■ EXERCISE
In the material below, write out each line word for word and omit the pictures.
..........
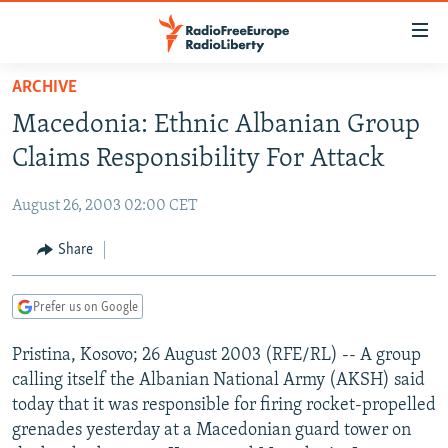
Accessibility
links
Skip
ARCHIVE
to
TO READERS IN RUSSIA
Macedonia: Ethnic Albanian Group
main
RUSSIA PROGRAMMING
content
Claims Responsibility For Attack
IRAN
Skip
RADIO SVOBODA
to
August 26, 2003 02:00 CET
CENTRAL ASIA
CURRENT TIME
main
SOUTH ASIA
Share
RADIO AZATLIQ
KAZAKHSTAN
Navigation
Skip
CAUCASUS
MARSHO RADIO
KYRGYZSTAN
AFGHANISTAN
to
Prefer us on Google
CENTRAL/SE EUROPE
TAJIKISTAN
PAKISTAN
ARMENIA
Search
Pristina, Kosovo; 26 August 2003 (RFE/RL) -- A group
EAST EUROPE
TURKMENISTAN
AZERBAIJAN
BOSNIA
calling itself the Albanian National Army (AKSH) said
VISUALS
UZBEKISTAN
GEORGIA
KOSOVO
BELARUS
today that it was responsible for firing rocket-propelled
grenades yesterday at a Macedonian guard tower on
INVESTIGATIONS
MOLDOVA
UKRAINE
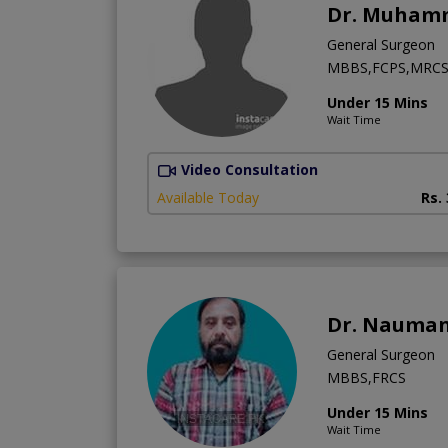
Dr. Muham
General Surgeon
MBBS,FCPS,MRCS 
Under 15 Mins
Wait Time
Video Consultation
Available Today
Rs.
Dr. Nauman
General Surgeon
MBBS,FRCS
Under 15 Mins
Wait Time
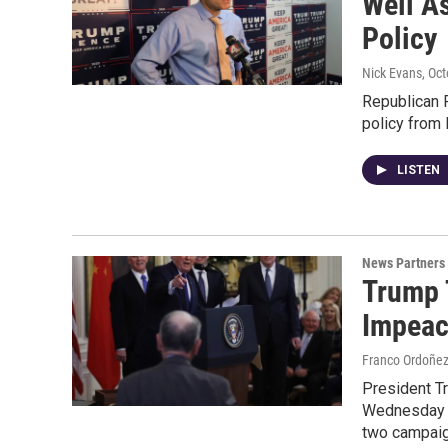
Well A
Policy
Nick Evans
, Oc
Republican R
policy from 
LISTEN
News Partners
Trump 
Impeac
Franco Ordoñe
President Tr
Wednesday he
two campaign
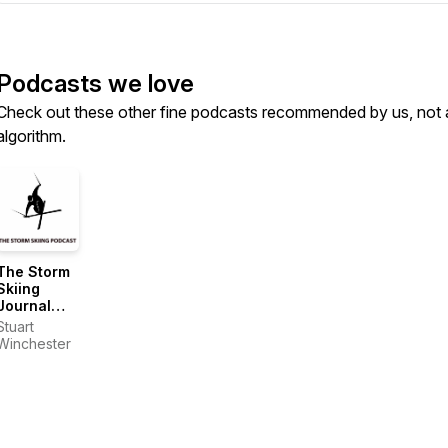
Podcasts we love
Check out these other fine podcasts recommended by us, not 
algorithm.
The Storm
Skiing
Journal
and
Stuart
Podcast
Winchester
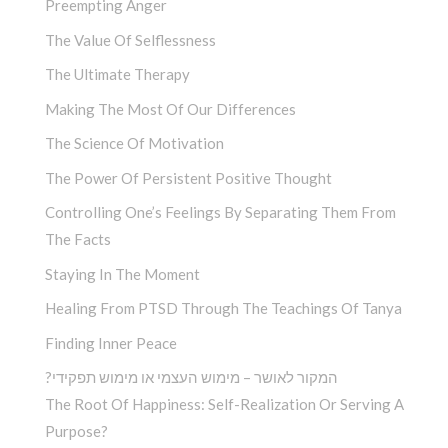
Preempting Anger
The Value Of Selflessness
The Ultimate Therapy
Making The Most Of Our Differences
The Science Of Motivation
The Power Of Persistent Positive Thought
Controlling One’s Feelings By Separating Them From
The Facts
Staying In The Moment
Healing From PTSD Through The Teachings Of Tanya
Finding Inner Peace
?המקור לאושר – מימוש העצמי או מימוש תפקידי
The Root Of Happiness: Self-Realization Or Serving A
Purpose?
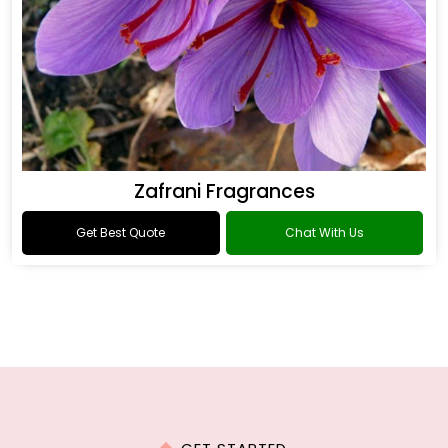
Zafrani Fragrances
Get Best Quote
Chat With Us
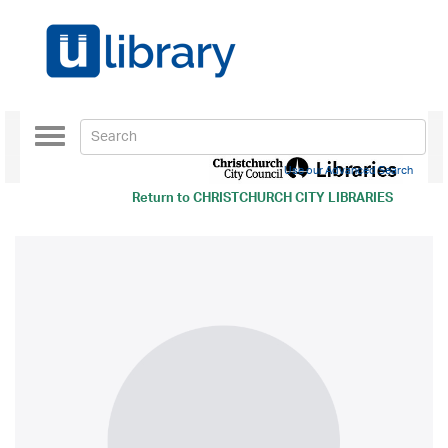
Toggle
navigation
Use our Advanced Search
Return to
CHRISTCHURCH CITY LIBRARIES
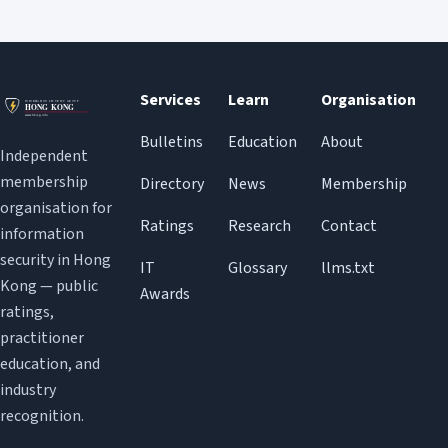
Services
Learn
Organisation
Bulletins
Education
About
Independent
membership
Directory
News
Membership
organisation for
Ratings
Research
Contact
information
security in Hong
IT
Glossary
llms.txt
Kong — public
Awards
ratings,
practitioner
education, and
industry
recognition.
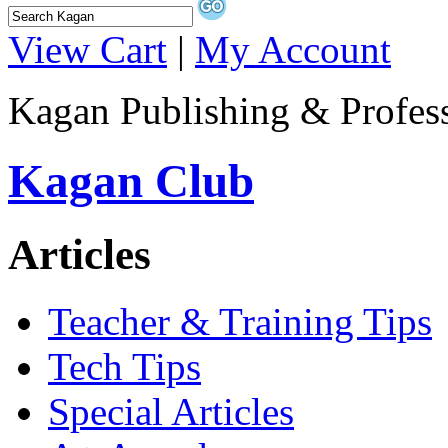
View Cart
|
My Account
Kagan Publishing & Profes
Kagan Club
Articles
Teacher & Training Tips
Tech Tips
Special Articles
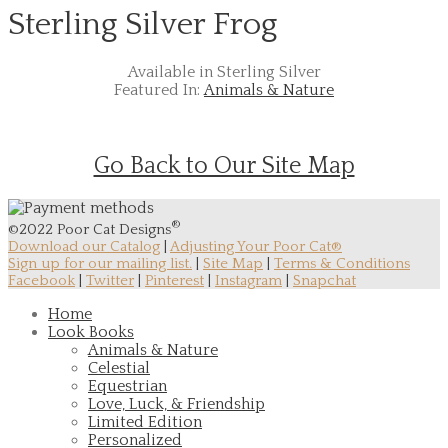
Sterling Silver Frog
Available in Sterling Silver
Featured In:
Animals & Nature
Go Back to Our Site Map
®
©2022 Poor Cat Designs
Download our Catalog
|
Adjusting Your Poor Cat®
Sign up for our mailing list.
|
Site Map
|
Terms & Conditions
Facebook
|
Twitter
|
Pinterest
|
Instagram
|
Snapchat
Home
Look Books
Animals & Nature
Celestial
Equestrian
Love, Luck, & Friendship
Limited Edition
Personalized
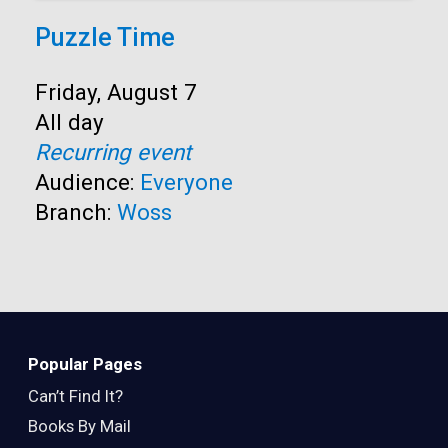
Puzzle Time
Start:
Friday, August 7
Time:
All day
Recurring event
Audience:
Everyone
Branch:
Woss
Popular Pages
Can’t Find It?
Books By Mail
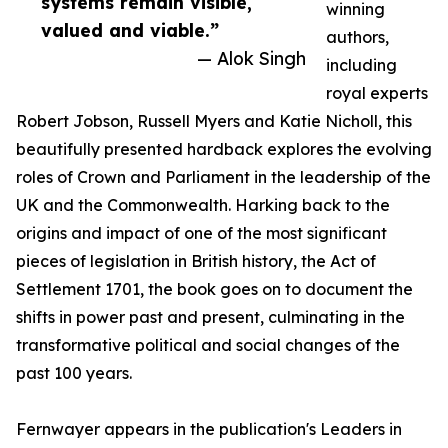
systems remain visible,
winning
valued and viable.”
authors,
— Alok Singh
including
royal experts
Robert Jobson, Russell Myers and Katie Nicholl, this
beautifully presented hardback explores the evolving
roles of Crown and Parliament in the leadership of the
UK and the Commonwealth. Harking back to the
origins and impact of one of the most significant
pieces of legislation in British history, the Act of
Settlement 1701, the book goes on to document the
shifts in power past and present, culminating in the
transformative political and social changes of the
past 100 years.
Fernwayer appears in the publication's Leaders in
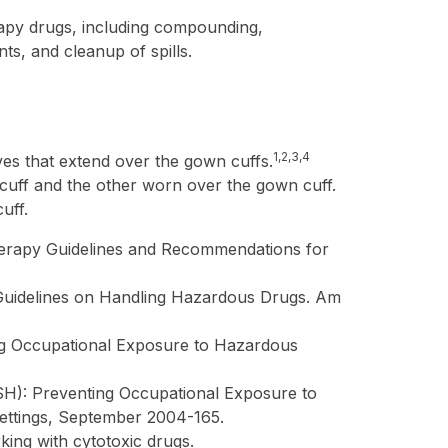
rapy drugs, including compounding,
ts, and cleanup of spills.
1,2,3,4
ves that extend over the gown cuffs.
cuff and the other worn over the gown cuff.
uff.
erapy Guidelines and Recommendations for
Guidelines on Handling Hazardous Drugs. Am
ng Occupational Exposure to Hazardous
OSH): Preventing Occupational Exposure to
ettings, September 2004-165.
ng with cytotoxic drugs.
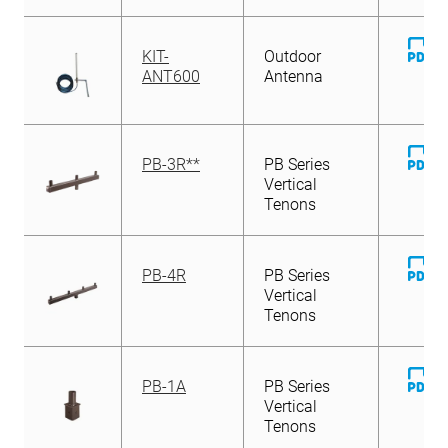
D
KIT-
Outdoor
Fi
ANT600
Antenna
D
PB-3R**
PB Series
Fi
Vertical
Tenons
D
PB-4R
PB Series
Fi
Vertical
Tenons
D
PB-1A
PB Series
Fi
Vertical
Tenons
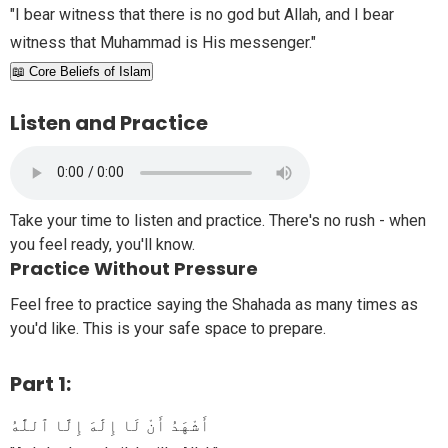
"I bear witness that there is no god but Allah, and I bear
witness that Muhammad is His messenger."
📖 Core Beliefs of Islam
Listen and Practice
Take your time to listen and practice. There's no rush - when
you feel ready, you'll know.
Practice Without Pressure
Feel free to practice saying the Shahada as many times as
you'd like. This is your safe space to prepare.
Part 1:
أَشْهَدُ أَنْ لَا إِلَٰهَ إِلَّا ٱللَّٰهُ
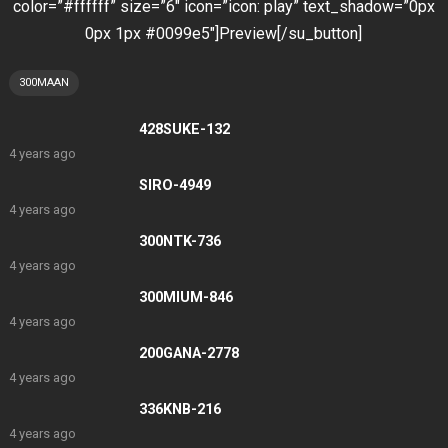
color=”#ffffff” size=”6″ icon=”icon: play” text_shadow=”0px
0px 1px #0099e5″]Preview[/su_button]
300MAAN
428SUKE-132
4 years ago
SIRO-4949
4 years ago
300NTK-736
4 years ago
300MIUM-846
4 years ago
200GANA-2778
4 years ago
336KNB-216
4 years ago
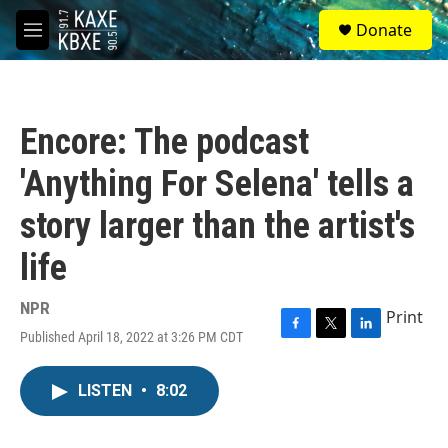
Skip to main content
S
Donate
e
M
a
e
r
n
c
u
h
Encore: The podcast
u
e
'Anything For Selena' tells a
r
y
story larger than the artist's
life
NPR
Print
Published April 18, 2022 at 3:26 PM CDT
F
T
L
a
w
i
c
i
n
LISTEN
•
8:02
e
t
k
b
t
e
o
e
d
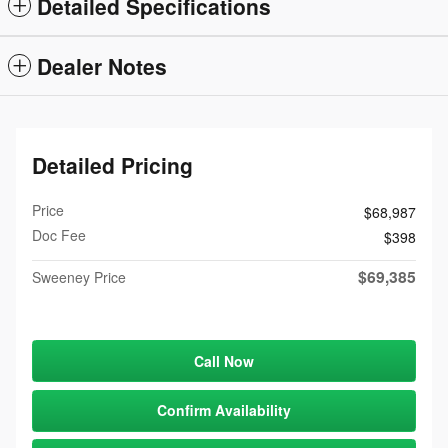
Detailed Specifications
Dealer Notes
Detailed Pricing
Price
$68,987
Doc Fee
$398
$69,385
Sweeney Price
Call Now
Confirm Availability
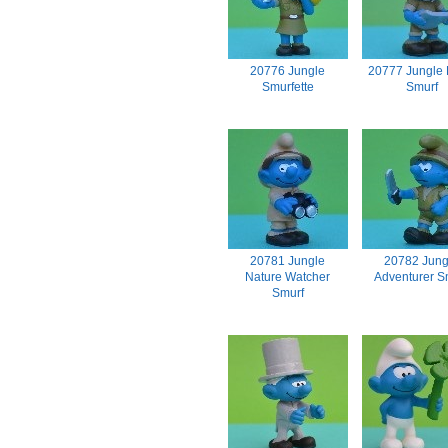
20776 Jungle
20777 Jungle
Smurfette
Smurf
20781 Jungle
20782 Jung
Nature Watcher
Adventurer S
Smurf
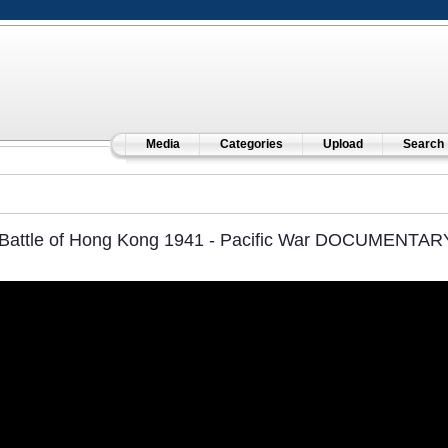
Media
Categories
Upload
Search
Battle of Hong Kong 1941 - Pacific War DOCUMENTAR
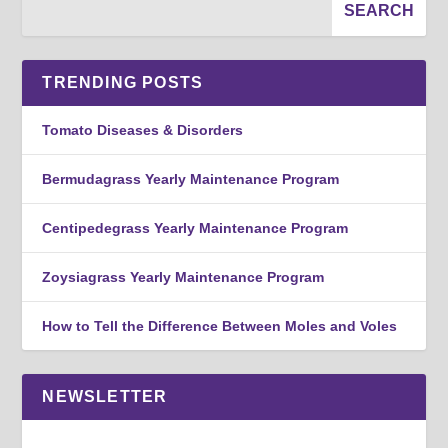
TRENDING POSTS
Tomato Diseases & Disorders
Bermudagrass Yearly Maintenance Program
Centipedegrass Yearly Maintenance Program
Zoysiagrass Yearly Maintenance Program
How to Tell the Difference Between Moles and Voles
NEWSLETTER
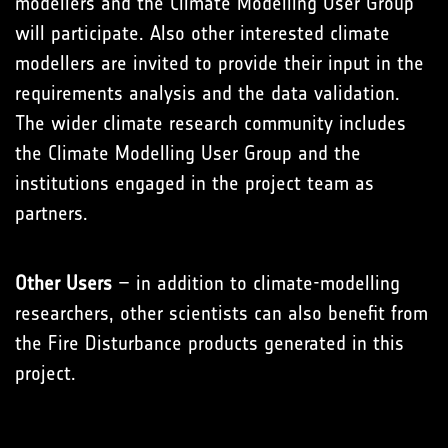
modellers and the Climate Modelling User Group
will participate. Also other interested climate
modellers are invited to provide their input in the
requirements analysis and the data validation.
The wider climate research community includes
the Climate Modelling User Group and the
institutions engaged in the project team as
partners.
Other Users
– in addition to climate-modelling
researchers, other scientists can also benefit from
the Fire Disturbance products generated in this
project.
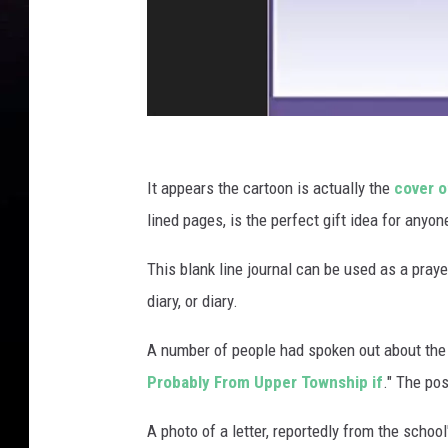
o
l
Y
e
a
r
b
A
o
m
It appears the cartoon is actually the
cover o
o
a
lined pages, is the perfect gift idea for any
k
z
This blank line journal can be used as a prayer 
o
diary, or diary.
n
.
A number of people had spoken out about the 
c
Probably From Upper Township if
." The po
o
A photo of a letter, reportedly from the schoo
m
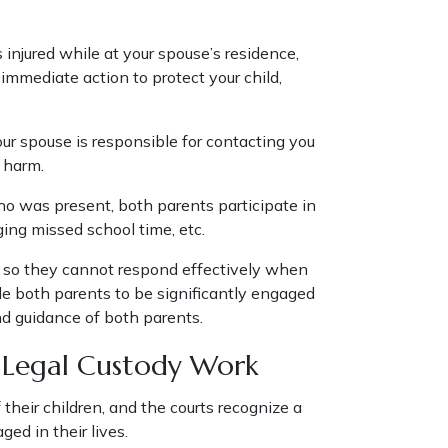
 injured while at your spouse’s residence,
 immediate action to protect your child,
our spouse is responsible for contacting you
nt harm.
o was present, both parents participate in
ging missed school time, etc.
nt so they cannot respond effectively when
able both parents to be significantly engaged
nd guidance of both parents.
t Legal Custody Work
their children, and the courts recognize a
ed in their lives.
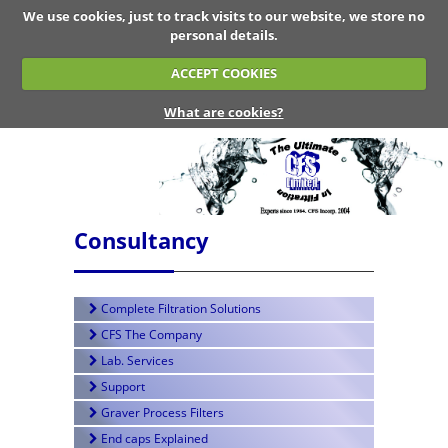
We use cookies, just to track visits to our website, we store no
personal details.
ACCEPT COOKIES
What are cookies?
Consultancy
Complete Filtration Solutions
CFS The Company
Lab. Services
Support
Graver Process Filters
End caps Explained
..........
■ TASK SOLUTION
Accessibility
links
Skip
ARCHIVE
to
TO READERS IN RUSSIA
Macedonia: Ethnic Albanian Group
main
RUSSIA PROGRAMMING
content
Claims Responsibility For Attack
IRAN
Skip
RADIO SVOBODA
to
August 26, 2003 02:00 CET
CENTRAL ASIA
CURRENT TIME
main
SOUTH ASIA
Share
RADIO AZATLIQ
KAZAKHSTAN
Navigation
Skip
CAUCASUS
MARSHO RADIO
KYRGYZSTAN
AFGHANISTAN
to
Prefer us on Google
CENTRAL/SE EUROPE
TAJIKISTAN
PAKISTAN
ARMENIA
Search
Pristina, Kosovo; 26 August 2003 (RFE/RL) -- A group
EAST EUROPE
TURKMENISTAN
AZERBAIJAN
BOSNIA
calling itself the Albanian National Army (AKSH) said
VISUALS
UZBEKISTAN
GEORGIA
KOSOVO
BELARUS
today that it was responsible for firing rocket-propelled
grenades yesterday at a Macedonian guard tower on
INVESTIGATIONS
MOLDOVA
UKRAINE
Dr. Muham
General Surgeon
MBBS,FCPS,MRCS 
Under 15 Mins
Wait Time
Video Consultation
Available Today
Rs.
Dr. Nauman
General Surgeon
MBBS,FRCS
Under 15 Mins
Wait Time
Well A
Policy
Nick Evans
, Oc
Republican R
policy from 
LISTEN
News Partners
Trump 
Impeac
Franco Ordoñe
President Tr
Wednesday he
two campaign
Podcasts we love
Check out these other fine podcasts recommended by us, not 
algorithm.
The Storm
Skiing
Journal
and
Stuart
Podcast
Winchester
Preempting Anger
The Value Of Selflessness
The Ultimate Therapy
Making The Most Of Our Differences
The Science Of Motivation
The Power Of Persistent Positive Thought
Controlling One’s Feelings By Separating Them From
The Facts
Staying In The Moment
Healing From PTSD Through The Teachings Of Tanya
Finding Inner Peace
?המקור לאושר – מימוש העצמי או מימוש תפקידי
The Root Of Happiness: Self-Realization Or Serving A
Purpose?
Zafrani Fragrances
Get Best Quote
Chat With Us
Toggle
navigation
Use our Advanced Search
Return to
CHRISTCHURCH CITY LIBRARIES
Services
Learn
Organisation
Bulletins
Education
About
Independent
membership
Directory
News
Membership
organisation for
Ratings
Research
Contact
information
security in Hong
IT
Glossary
llms.txt
Kong — public
Awards
ratings,
practitioner
education, and
industry
recognition.
View Cart
|
My Account
Kagan Publishing & Profes
Kagan Club
Articles
Teacher & Training Tips
Tech Tips
Special Articles
Sterling Silver Frog
Available in Sterling Silver
Featured In:
Animals & Nature
Go Back to Our Site Map
®
©2022 Poor Cat Designs
Download our Catalog
|
Adjusting Your Poor Cat®
Sign up for our mailing list.
|
Site Map
|
Terms & Conditions
Facebook
|
Twitter
|
Pinterest
|
Instagram
|
Snapchat
Home
Look Books
Animals & Nature
Celestial
Equestrian
Love, Luck, & Friendship
Limited Edition
Personalized
Puzzle Time
Start:
Friday, August 7
Time:
All day
Recurring event
Audience:
Everyone
Branch:
Woss
Popular Pages
Can’t Find It?
Books By Mail
systems remain visible,
winning
valued and viable.”
authors,
— Alok Singh
including
royal experts
Robert Jobson, Russell Myers and Katie Nicholl, this
beautifully presented hardback explores the evolving
roles of Crown and Parliament in the leadership of the
UK and the Commonwealth. Harking back to the
origins and impact of one of the most significant
pieces of legislation in British history, the Act of
Settlement 1701, the book goes on to document the
shifts in power past and present, culminating in the
transformative political and social changes of the
past 100 years.
Fernwayer appears in the publication's Leaders in
rapy drugs, including compounding,
ts, and cleanup of spills.
1,2,3,4
ves that extend over the gown cuffs.
cuff and the other worn over the gown cuff.
uff.
erapy Guidelines and Recommendations for
Guidelines on Handling Hazardous Drugs. Am
ng Occupational Exposure to Hazardous
OSH): Preventing Occupational Exposure to
ettings, September 2004-165.
ng with cytotoxic drugs.
D
KIT-
Outdoor
Fi
ANT600
Antenna
D
PB-3R**
PB Series
Fi
Vertical
Tenons
D
PB-4R
PB Series
Fi
Vertical
Tenons
D
PB-1A
PB Series
Fi
Vertical
Tenons
"I bear witness that there is no god but Allah, and I bear
witness that Muhammad is His messenger."
📖 Core Beliefs of Islam
Listen and Practice
Take your time to listen and practice. There's no rush - when
you feel ready, you'll know.
Practice Without Pressure
Feel free to practice saying the Shahada as many times as
you'd like. This is your safe space to prepare.
Part 1:
أَشْهَدُ أَنْ لَا إِلَٰهَ إِلَّا ٱللَّٰهُ
color=”#ffffff” size=”6″ icon=”icon: play” text_shadow=”0px
0px 1px #0099e5″]Preview[/su_button]
300MAAN
428SUKE-132
4 years ago
SIRO-4949
4 years ago
300NTK-736
4 years ago
300MIUM-846
4 years ago
200GANA-2778
4 years ago
336KNB-216
4 years ago
Skip to main content
S
Donate
e
M
a
e
r
n
c
u
h
Encore: The podcast
u
e
'Anything For Selena' tells a
r
y
story larger than the artist's
life
NPR
Print
Published April 18, 2022 at 3:26 PM CDT
F
T
L
a
w
i
c
i
n
LISTEN
•
8:02
e
t
k
b
t
e
o
e
d
Detailed Specifications
Dealer Notes
Detailed Pricing
Price
$68,987
Doc Fee
$398
$69,385
Sweeney Price
Call Now
Confirm Availability
20776 Jungle
20777 Jungle
Smurfette
Smurf
20781 Jungle
20782 Jung
Nature Watcher
Adventurer S
Smurf
Media
Categories
Upload
Search
Battle of Hong Kong 1941 - Pacific War DOCUMENTAR
TRENDING POSTS
Tomato Diseases & Disorders
Bermudagrass Yearly Maintenance Program
Centipedegrass Yearly Maintenance Program
Zoysiagrass Yearly Maintenance Program
How to Tell the Difference Between Moles and Voles
NEWSLETTER
modellers and the Climate Modelling User Group
will participate. Also other interested climate
modellers are invited to provide their input in the
requirements analysis and the data validation.
The wider climate research community includes
the Climate Modelling User Group and the
institutions engaged in the project team as
partners.
Other Users
– in addition to climate-modelling
researchers, other scientists can also benefit from
the Fire Disturbance products generated in this
project.
o
l
Y
e
a
r
b
A
o
m
It appears the cartoon is actually the
cover o
o
a
lined pages, is the perfect gift idea for any
k
z
This blank line journal can be used as a prayer 
o
diary, or diary.
n
.
A number of people had spoken out about the 
c
Probably From Upper Township if
." The po
o
A photo of a letter, reportedly from the schoo
m
 injured while at your spouse’s residence,
 immediate action to protect your child,
our spouse is responsible for contacting you
nt harm.
o was present, both parents participate in
ging missed school time, etc.
nt so they cannot respond effectively when
able both parents to be significantly engaged
nd guidance of both parents.
t Legal Custody Work
their children, and the courts recognize a
ed in their lives.
We use cookies, just to track visits to our website, we store no
personal details.
ACCEPT COOKIES
What are cookies?
Consultancy
Complete Filtration Solutions
CFS The Company
Lab. Services
Support
Graver Process Filters
End caps Explained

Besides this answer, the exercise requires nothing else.